Mas tenho convicção de que a negligência não é o ingrediente mais importante na (des)informação equivocada ou distorcida. É evidente que o componente mais decisivo é a disputa pela audi¼encia, a busca pela atenção do leitor e expectador. Há uma batalha ferrenha por notícias escandalosas e chocantes, em detrimento da cobertura isenta e equilibrada dos fatos. No caso abaixo, a notícia só ganhou repercussão porque as matérias tinham o claro ituíto de provocar a ira da sociedade.

Nesse ponto, chegamos a uma discussão ainda mais grave. O papel que a imprensa vem assumindo de patrulhamento das decisões judiciais. Quer dizer, os jornalistas aguardam as decisões judiciais com posições já pré-definidas. Não concedem ao julgador o reconhecimento de que ele é a pessoa mais habilitada a julgar. Se ele julgar em favor de "A" será louvado e aplaudido, se decidir em favor de "B" é hostilizado e tem sua decisão colocada sob suspeita. Atualmente, o manual de patrulhamento da mídia parece estabelecer que se o juiz ou o tribunal condenar, terá suas virtudes exaltadas, mas se inocentar, imputar-lhe-á defeitos, fragilidades e acusações de submissão a interesses escusos. Nesse caminho, parece que tornamos a justiça quase dispensável, pois, a mídia vende para a sociedade qual a decisão é a acertada e que, portanto, precisa ser assim adotada pelo judiciário. Se não o fizer, volta-se sobre ele uma saraivada de críticas e desabonações.

Em resumo, cada vez mais verifica-se uma flagrante tentativa de usurpação dos poderes do judiciario. Parece que se busca uma espécie de justiça popular, em que a sociedade faz a justiça que achar conveniente, pelas mãos de quem tem acesso aos meio de comunicação e prega a sua verdade absoluta. Vejam o exemplo abaixo analizado por Tulio Vianna. É apenas um caso entre tantos que encontramos em jornais e noticiários de radio e TV quase diariamente.

STJ não disse que “não é crime pagar por sexo com menores de idade”

Do Blog do Tulio Vianna

Quando a assessoria de imprensa do STJ noticiou que cliente ocasional de prostituta não viola artigo 244-A do Estatuto da Criança , eu cantei a bola no Twitter aqui e ali:

Este é um dos muitos exemplos de como jornalista escreve bobagem em matéria jurídica.

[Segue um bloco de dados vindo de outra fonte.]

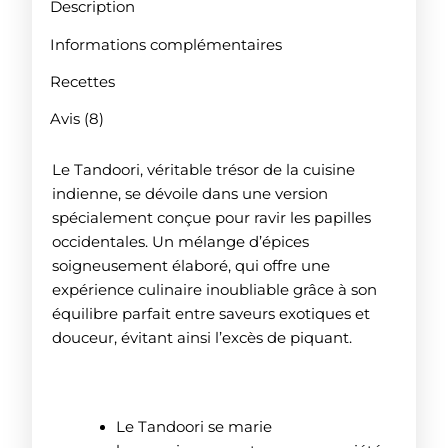
Description
Informations complémentaires
Recettes
Avis (8)
Le Tandoori, véritable trésor de la cuisine
indienne, se dévoile dans une version
spécialement conçue pour ravir les papilles
occidentales. Un mélange d’épices
soigneusement élaboré, qui offre une
expérience culinaire inoubliable grâce à son
équilibre parfait entre saveurs exotiques et
douceur, évitant ainsi l’excès de piquant.
Comment utiliser le tandoori ?
Le Tandoori se marie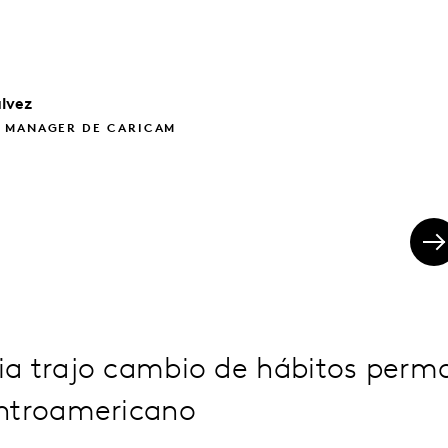
lvez
 MANAGER DE CARICAM
a trajo cambio de hábitos perma
ntroamericano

O que o STJ deve ter decidido é que só pratica o 244-A o cafetão que submete as meninas à prostituição. O cliente pode ser enquadrado eventualmente em outros crimes.

Demorou um pouco, mas hoje O Globo me solta essa: STJ diz que não é crime pagar por sexo com menores de idade e revolta juízes e promotores . Zero Hora também afirma que: STJ diz não ser crime pagar por sexo com adolescentes .

A cobertura midiátidca das decisões dos tribunais é patética. Eles não têm a menor idéia sobre o que estão escrevendo.

Vejam como a notícia original foi deturpada. A manchete original estava correta: de fato, o STJ decidiu que o cliente ocasional da prostituta adolescente não viola o art.244-a do ECA. Só que o STJ NÃO disse que os clientes não poderiam ser condenados por OUTROS crimes. Quem inventou esta informação foram os jornalistas com diploma de O Globo e Zero Hora.

Leiam comigo o art.244-a do Estatuto da Criança e do Adolescente:

Art. 244-A. Submeter criança ou adolescente, como tais definidos no caput do art. 2o desta Lei, à prostituição ou à exploração sexual:

Pena – reclusão de quatro a dez anos, e multa.

Está claro pela simples leitura do artigo que quem pratica esse crime não é o cliente, mas o cafetão que explora as crianças e adolescentes.

O STJ absolveu corretamente por estes crimes, mas em momento algum afirmou que quem pratica relação sexual com crianças e adolescentes não pratica outro crime. Uma interpretação como esta só poderia partir de alguém que não tem a menor idéia sobre o que está escrevendo.

Quem pratica relação sexual com criança ou adolescente menor de 14 anos pode ser condenado por crime de estupro. Isso mesmo: estupro!

Vejam o que diz o art.224 do Código Penal:

Art. 224 – Presume-se a violência, se a vítima:

a) não é maior de catorze anos;

b) é alienada ou débil mental, e o agente conhecia esta circunstância;

c) não pode, por qualquer outra causa, oferecer resistência.

O Código Penal presume o dissenso em relações sexuais com menores de 14 anos e o STF tem entendido que esta presunção é absoluta. Conclusão: manter relação sexual com criança ou adolescente menor de 14 anos não é punível com o crime do art.244-a do ECA, mas com o art.213 c/c art.224 do Código Penal. Pena mínima mais grave, inclusive.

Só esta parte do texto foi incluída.